START MATERIAL PROVIDED

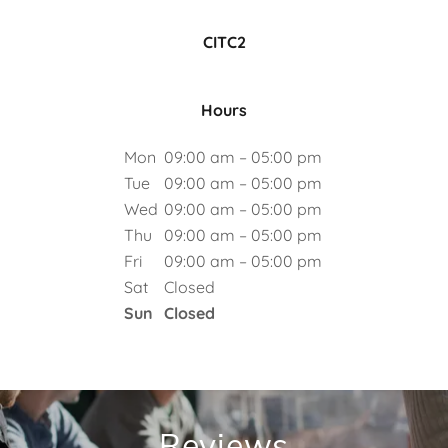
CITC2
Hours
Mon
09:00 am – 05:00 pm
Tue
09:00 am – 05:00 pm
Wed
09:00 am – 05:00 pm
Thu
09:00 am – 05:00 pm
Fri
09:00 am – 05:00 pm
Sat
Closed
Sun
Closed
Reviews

END MATERIAL PROVIDED
START MATERIAL PROVIDED

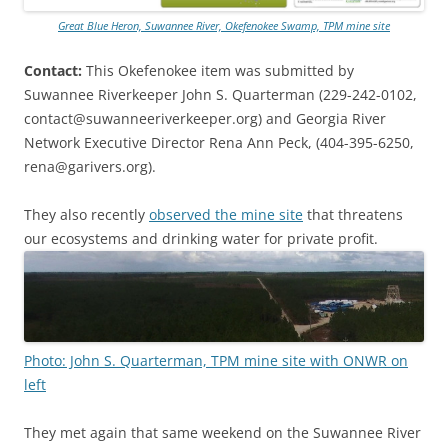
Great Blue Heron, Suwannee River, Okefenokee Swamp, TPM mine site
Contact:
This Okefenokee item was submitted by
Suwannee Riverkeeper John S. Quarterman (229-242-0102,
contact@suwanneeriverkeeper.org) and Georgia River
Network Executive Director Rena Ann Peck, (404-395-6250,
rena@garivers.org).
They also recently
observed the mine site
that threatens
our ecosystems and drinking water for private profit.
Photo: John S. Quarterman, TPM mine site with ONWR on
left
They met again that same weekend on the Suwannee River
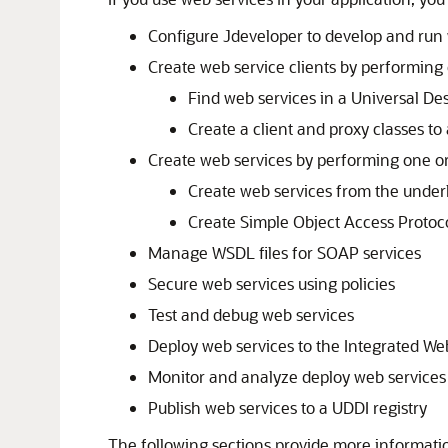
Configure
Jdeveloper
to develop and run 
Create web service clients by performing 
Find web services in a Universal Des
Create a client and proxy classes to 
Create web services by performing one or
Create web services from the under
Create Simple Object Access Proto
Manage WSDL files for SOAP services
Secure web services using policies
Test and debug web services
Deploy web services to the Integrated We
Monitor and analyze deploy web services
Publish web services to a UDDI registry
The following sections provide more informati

END MATERIAL PROVIDED

_EXERCISE AIM_: Find every line of the data that includes the string "performing". Copy each of those lines.

_ANSWER TO THE PROBLEM_:
Create web service clients by performing 
Create web services by performing one or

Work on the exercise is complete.